Figure 1. Generation and characterization of hiPSCs harboring mtDNA A8344G.

(A) The mtDNA 8344 alanine to guanine mutation rate was quantified by pyrosequencing fibroblasts from patients with MERRF syndrome and MERRF fibroblast-derived hiPSCs after indicated passages (p10–40). (B) Morphology, alkaline phosphatase activity and embryoid body formation of hiPSCs. Scale bar = 50 μm. (C) Reverse transcription polymerase chain reaction (RT-PCR) analysis indicating the expression pattern of embryonic stem cell-like genes in hiPSC sublines. Human embryonic stem cells (hESC) served as a positive control. H2O served as a negative control. (D) Immunofluorescence analysis revealing the protein expression of pluripotency markers (OCT4, NANOG, TRA 1–81 and TRA 1–60) in hiPSC sublines. Nuclei were counterstained with Hoechst 33342. Scale bar = 200 μm. (E) In vitro three-layer differentiation of hiPSCs in specific culture medium showing subpopulations of cells that were immunoreactive for SMA (mesoderm), NESTIN (ectoderm) and AFP (endoderm).
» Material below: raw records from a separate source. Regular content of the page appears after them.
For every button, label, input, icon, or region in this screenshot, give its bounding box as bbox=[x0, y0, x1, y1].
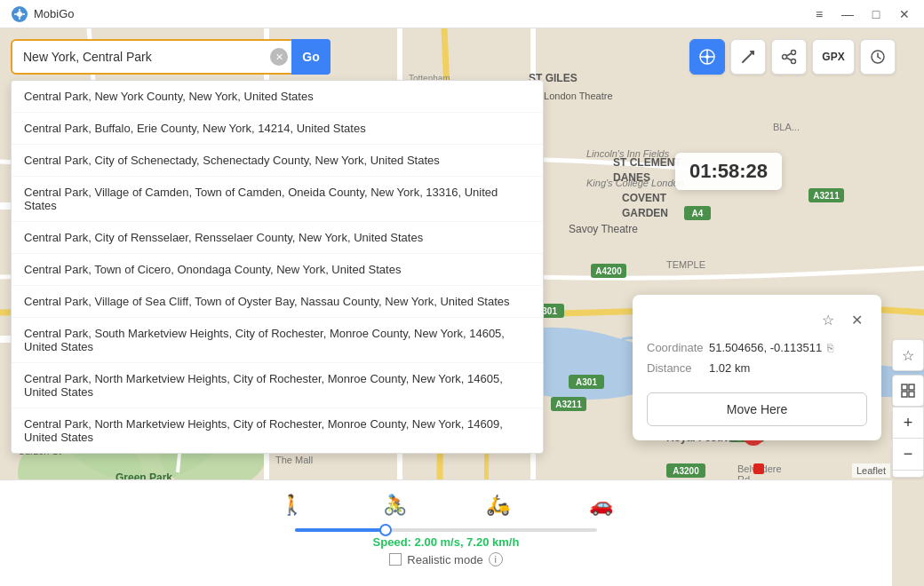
transport-modes: 🚶 🚴 🛵 🚗 bbox=[275, 489, 617, 521]
svg-text:A4: A4 bbox=[692, 209, 704, 218]
float-multi-stop-btn[interactable] bbox=[892, 375, 924, 407]
timer-display: 01:58:28 bbox=[675, 153, 782, 190]
svg-text:Savoy Theatre: Savoy Theatre bbox=[569, 223, 638, 235]
suggestion-item-9[interactable]: Central Park, North Marketview Heights, … bbox=[12, 408, 543, 453]
svg-text:COVENT: COVENT bbox=[622, 192, 667, 204]
svg-rect-109 bbox=[909, 384, 914, 390]
favorite-star-icon[interactable]: ☆ bbox=[817, 309, 839, 330]
map-attribution: Leaflet bbox=[852, 463, 890, 478]
speed-display: Speed: 2.00 m/s, 7.20 km/h bbox=[373, 535, 520, 549]
svg-point-100 bbox=[792, 51, 796, 55]
maximize-btn[interactable]: □ bbox=[864, 2, 888, 27]
route-btn[interactable] bbox=[730, 39, 766, 75]
share-btn[interactable] bbox=[771, 39, 807, 75]
title-bar: MobiGo ≡ — □ ✕ bbox=[0, 0, 924, 28]
suggestion-item-3[interactable]: Central Park, Village of Camden, Town of… bbox=[12, 177, 543, 222]
svg-text:A3211: A3211 bbox=[813, 191, 840, 201]
speed-slider-fill bbox=[295, 528, 386, 532]
svg-text:TEMPLE: TEMPLE bbox=[666, 259, 705, 270]
share-icon bbox=[781, 49, 797, 65]
multi-stop-icon bbox=[900, 383, 916, 399]
svg-line-104 bbox=[786, 58, 791, 60]
close-btn[interactable]: ✕ bbox=[892, 2, 917, 27]
realistic-mode-info-icon[interactable]: i bbox=[489, 552, 503, 566]
right-toolbar: GPX bbox=[689, 39, 896, 75]
speed-value: 2.00 m/s, 7.20 km/h bbox=[415, 535, 520, 549]
main-container: A301 A301 A3200 A301 A4 A3212 A3211 A320… bbox=[0, 28, 924, 586]
speed-slider-thumb bbox=[379, 524, 392, 536]
route-icon bbox=[740, 49, 756, 65]
speed-slider[interactable] bbox=[295, 528, 597, 532]
coordinate-row: Coordinate 51.504656, -0.113511 ⎘ bbox=[647, 341, 867, 354]
svg-text:ST CLEMENT: ST CLEMENT bbox=[613, 156, 681, 169]
moped-mode-btn[interactable]: 🛵 bbox=[482, 489, 514, 521]
app-logo-icon bbox=[11, 5, 28, 23]
gpx-btn[interactable]: GPX bbox=[812, 39, 855, 75]
search-clear-btn[interactable]: ✕ bbox=[270, 48, 288, 66]
svg-line-107 bbox=[878, 57, 880, 59]
svg-text:A301: A301 bbox=[576, 377, 597, 387]
menu-btn[interactable]: ≡ bbox=[807, 2, 832, 27]
svg-rect-108 bbox=[902, 384, 907, 390]
coordinate-label: Coordinate bbox=[647, 341, 709, 354]
window-controls: ≡ — □ ✕ bbox=[807, 0, 917, 28]
teleport-btn[interactable] bbox=[689, 39, 725, 75]
zoom-in-btn[interactable]: + bbox=[892, 407, 924, 439]
realistic-mode-checkbox[interactable] bbox=[389, 553, 402, 566]
app-title: MobiGo bbox=[34, 7, 75, 20]
float-favorite-btn[interactable]: ☆ bbox=[892, 339, 924, 371]
app-logo: MobiGo bbox=[11, 5, 75, 23]
walk-mode-btn[interactable]: 🚶 bbox=[275, 489, 307, 521]
timer-value: 01:58:28 bbox=[689, 160, 768, 182]
realistic-mode-label: Realistic mode bbox=[407, 553, 482, 566]
suggestion-item-1[interactable]: Central Park, Buffalo, Erie County, New … bbox=[12, 113, 543, 145]
distance-value: 1.02 km bbox=[709, 361, 750, 375]
svg-point-102 bbox=[783, 55, 787, 59]
svg-point-101 bbox=[792, 59, 796, 64]
svg-rect-75 bbox=[753, 463, 764, 474]
search-box: ✕ Go bbox=[11, 39, 331, 75]
popup-close-btn[interactable]: ✕ bbox=[846, 309, 867, 330]
go-button[interactable]: Go bbox=[291, 39, 331, 75]
svg-text:A3200: A3200 bbox=[673, 466, 699, 476]
svg-text:A4200: A4200 bbox=[595, 266, 622, 276]
svg-point-1 bbox=[17, 12, 22, 17]
svg-text:GARDEN: GARDEN bbox=[622, 207, 668, 219]
suggestions-dropdown: Central Park, New York County, New York,… bbox=[11, 80, 544, 454]
suggestion-item-8[interactable]: Central Park, North Marketview Heights, … bbox=[12, 363, 543, 408]
copy-icon[interactable]: ⎘ bbox=[827, 342, 833, 354]
suggestion-item-2[interactable]: Central Park, City of Schenectady, Schen… bbox=[12, 145, 543, 177]
bottom-panel: 🚶 🚴 🛵 🚗 Speed: 2.00 m/s, 7.20 km/h Reali… bbox=[0, 479, 892, 586]
zoom-controls: + − bbox=[892, 407, 924, 471]
svg-point-99 bbox=[705, 55, 709, 59]
realistic-mode-row: Realistic mode i bbox=[389, 552, 502, 566]
move-here-button[interactable]: Move Here bbox=[647, 392, 867, 426]
bicycle-mode-btn[interactable]: 🚴 bbox=[378, 489, 410, 521]
suggestion-item-6[interactable]: Central Park, Village of Sea Cliff, Town… bbox=[12, 286, 543, 318]
coordinate-value: 51.504656, -0.113511 bbox=[709, 341, 822, 354]
car-mode-btn[interactable]: 🚗 bbox=[585, 489, 617, 521]
svg-text:DANES: DANES bbox=[613, 171, 650, 184]
history-btn[interactable] bbox=[860, 39, 896, 75]
popup-header: ☆ ✕ bbox=[647, 309, 867, 330]
suggestion-item-7[interactable]: Central Park, South Marketview Heights, … bbox=[12, 318, 543, 363]
speed-slider-row bbox=[295, 528, 597, 532]
svg-rect-111 bbox=[909, 392, 914, 397]
teleport-icon bbox=[698, 48, 716, 66]
svg-rect-110 bbox=[902, 392, 907, 397]
svg-text:A3211: A3211 bbox=[555, 400, 582, 409]
distance-row: Distance 1.02 km bbox=[647, 361, 867, 375]
distance-label: Distance bbox=[647, 361, 709, 375]
suggestion-item-5[interactable]: Central Park, Town of Cicero, Onondaga C… bbox=[12, 254, 543, 286]
minimize-btn[interactable]: — bbox=[835, 2, 860, 27]
svg-line-103 bbox=[786, 53, 791, 56]
svg-text:BLA...: BLA... bbox=[773, 122, 800, 132]
suggestion-item-0[interactable]: Central Park, New York County, New York,… bbox=[12, 81, 543, 113]
speed-label: Speed: bbox=[373, 535, 411, 549]
coordinate-popup: ☆ ✕ Coordinate 51.504656, -0.113511 ⎘ Di… bbox=[633, 295, 881, 440]
history-icon bbox=[870, 49, 886, 65]
suggestion-item-4[interactable]: Central Park, City of Rensselaer, Rensse… bbox=[12, 222, 543, 254]
zoom-out-btn[interactable]: − bbox=[892, 439, 924, 471]
svg-text:The Mall: The Mall bbox=[275, 455, 313, 465]
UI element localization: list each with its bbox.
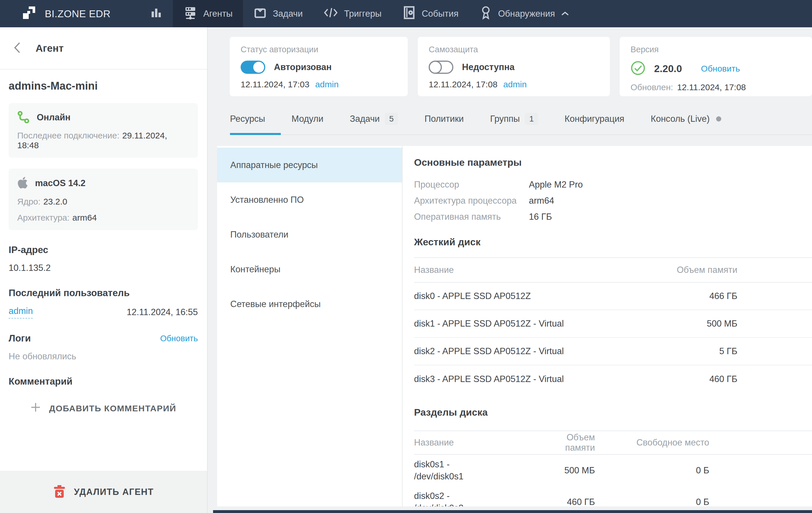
disk-name: disk3 - APPLE SSD AP0512Z - Virtual <box>414 374 672 384</box>
param-row: Процессор Apple M2 Pro <box>414 177 812 193</box>
param-row: Архитектура процессора arm64 <box>414 193 812 209</box>
disk-size: 460 ГБ <box>672 374 737 384</box>
main-params-list: Процессор Apple M2 Pro Архитектура проце… <box>414 177 812 225</box>
nav-item-label: Задачи <box>273 9 302 19</box>
tab-console-live[interactable]: Консоль (Live) <box>650 104 721 135</box>
auth-state: Авторизован <box>274 62 331 73</box>
partitions-table: Название Объем памяти Свободное место di… <box>414 431 812 506</box>
table-row: disk0s1 - /dev/disk0s1 500 МБ 0 Б <box>414 455 812 486</box>
apple-icon <box>17 176 28 191</box>
nav-item-agents[interactable]: Агенты <box>173 0 243 27</box>
logs-label: Логи <box>9 333 31 344</box>
last-connection-label: Последнее подключение: <box>17 131 119 140</box>
add-comment-button[interactable]: ДОБАВИТЬ КОММЕНТАРИЙ <box>9 402 198 415</box>
col-header-name: Название <box>414 265 672 275</box>
logs-status: Не обновлялись <box>9 351 198 362</box>
submenu-item-network[interactable]: Сетевые интерфейсы <box>217 287 402 321</box>
console-status-dot <box>716 116 721 121</box>
groups-count-badge: 1 <box>525 113 538 125</box>
tab-configuration[interactable]: Конфигурация <box>564 104 624 135</box>
partition-size: 460 ГБ <box>546 497 595 506</box>
check-circle-icon <box>631 61 645 77</box>
code-icon <box>323 6 338 22</box>
os-card: macOS 14.2 Ядро:23.2.0 Архитектура:arm64 <box>9 169 198 230</box>
auth-user-link[interactable]: admin <box>315 80 339 89</box>
param-label: Процессор <box>414 179 529 190</box>
delete-agent-button[interactable]: УДАЛИТЬ АГЕНТ <box>0 471 207 513</box>
nav-item-label: События <box>422 9 459 19</box>
kernel-value: 23.2.0 <box>44 197 67 206</box>
kernel-label: Ядро: <box>17 197 40 206</box>
version-card: Версия 2.20.0 Обновить Обновлен: 12.11.2… <box>620 37 812 96</box>
tab-resources[interactable]: Ресурсы <box>230 104 265 135</box>
tab-groups[interactable]: Группы 1 <box>490 104 538 135</box>
hardware-content: Основные параметры Процессор Apple M2 Pr… <box>403 146 812 506</box>
tab-label: Задачи <box>350 114 380 124</box>
brand: BI.ZONE EDR <box>0 0 140 27</box>
updated-label: Обновлен: <box>631 82 673 92</box>
param-row: Оперативная память 16 ГБ <box>414 209 812 225</box>
tab-modules[interactable]: Модули <box>291 104 323 135</box>
comment-label: Комментарий <box>9 376 198 387</box>
back-button[interactable] <box>13 41 21 55</box>
nav-item-label: Триггеры <box>344 9 381 19</box>
submenu-item-software[interactable]: Установленно ПО <box>217 182 402 217</box>
nav-item-tasks[interactable]: Задачи <box>243 0 313 27</box>
hdd-table-header: Название Объем памяти <box>414 257 812 283</box>
auth-status-card: Статус авторизации Авторизован 12.11.202… <box>230 37 408 96</box>
nav-item-dashboard[interactable] <box>140 0 173 27</box>
auth-toggle[interactable] <box>241 61 265 74</box>
last-user-link[interactable]: admin <box>9 306 33 318</box>
version-number: 2.20.0 <box>654 63 682 75</box>
nav-item-events[interactable]: События <box>392 0 469 27</box>
param-value: Apple M2 Pro <box>529 179 583 190</box>
param-label: Архитектура процессора <box>414 196 529 206</box>
tab-tasks[interactable]: Задачи 5 <box>350 104 398 135</box>
os-name: macOS 14.2 <box>35 178 86 189</box>
disk-name: disk1 - APPLE SSD AP0512Z - Virtual <box>414 318 672 329</box>
bizone-logo-icon <box>21 5 36 22</box>
add-comment-label: ДОБАВИТЬ КОММЕНТАРИЙ <box>49 404 176 413</box>
auth-date: 12.11.2024, 17:03 <box>241 80 310 89</box>
top-navbar: BI.ZONE EDR <box>0 0 812 27</box>
submenu-item-users[interactable]: Пользователи <box>217 217 402 252</box>
submenu-item-containers[interactable]: Контейнеры <box>217 252 402 287</box>
nav-item-detections[interactable]: Обнаружения <box>469 0 580 27</box>
logs-refresh-link[interactable]: Обновить <box>160 334 198 343</box>
partition-name-line2: /dev/disk0s2 <box>414 502 546 506</box>
tasks-count-badge: 5 <box>385 113 398 125</box>
table-row: disk2 - APPLE SSD AP0512Z - Virtual 5 ГБ <box>414 338 812 365</box>
col-header-name: Название <box>414 437 546 448</box>
arch-label: Архитектура: <box>17 213 69 222</box>
nav-item-triggers[interactable]: Триггеры <box>313 0 392 27</box>
partition-free: 0 Б <box>595 497 709 506</box>
disk-size: 5 ГБ <box>672 346 737 357</box>
tab-label: Ресурсы <box>230 114 265 124</box>
brand-title: BI.ZONE EDR <box>45 8 111 20</box>
param-value: arm64 <box>529 196 554 206</box>
self-protection-title: Самозащита <box>429 45 599 54</box>
nav-menu: Агенты Задачи Триггеры <box>140 0 580 27</box>
partition-name-line1: disk0s2 - <box>414 490 546 502</box>
col-header-size: Объем памяти <box>546 432 595 453</box>
partitions-table-header: Название Объем памяти Свободное место <box>414 431 812 455</box>
updated-value: 12.11.2024, 17:08 <box>677 82 746 92</box>
medal-icon <box>479 5 492 22</box>
disk-name: disk2 - APPLE SSD AP0512Z - Virtual <box>414 346 672 357</box>
resources-panel: Аппаратные ресурсы Установленно ПО Польз… <box>217 146 812 506</box>
ip-address-label: IP-адрес <box>9 245 198 255</box>
tab-policies[interactable]: Политики <box>424 104 464 135</box>
tab-label: Модули <box>291 114 323 124</box>
col-header-free: Свободное место <box>595 437 709 448</box>
events-log-icon <box>402 5 416 22</box>
delete-agent-label: УДАЛИТЬ АГЕНТ <box>74 487 154 497</box>
table-row: disk0 - APPLE SSD AP0512Z 466 ГБ <box>414 283 812 310</box>
arch-value: arm64 <box>72 213 97 222</box>
submenu-item-hardware[interactable]: Аппаратные ресурсы <box>217 148 402 182</box>
self-protection-user-link[interactable]: admin <box>503 80 527 89</box>
self-protection-toggle[interactable] <box>429 61 453 74</box>
version-update-link[interactable]: Обновить <box>701 64 740 74</box>
page-title: Агент <box>36 42 64 54</box>
self-protection-state: Недоступна <box>462 62 515 73</box>
partition-name-line1: disk0s1 - <box>414 458 546 471</box>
Scale bar = 100 μm. (F) Sections of teratomas derived from hiPSC sublines showing the differentiation of histologically distinct tissues, including intestine-, cartilage- and neuron-like tissue. Scale bar = 50 μm. (G) Immunohistochemistry analysis of sections of teratomas derived from hiPSC subline using SMA (mesoderm), AFP (endoderm) and GFAP (ectoderm). Scale bar = 50 μm.